- DATA -
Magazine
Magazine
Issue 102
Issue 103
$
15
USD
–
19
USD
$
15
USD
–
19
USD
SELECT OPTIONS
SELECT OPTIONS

- WORK REQUIRED -
Output every line of the listing exactly as written.

- OUTPUT BELOW -
Magazine
Magazine
Issue 102
Issue 103
$
15
USD
–
19
USD
$
15
USD
–
19
USD
SELECT OPTIONS
SELECT OPTIONS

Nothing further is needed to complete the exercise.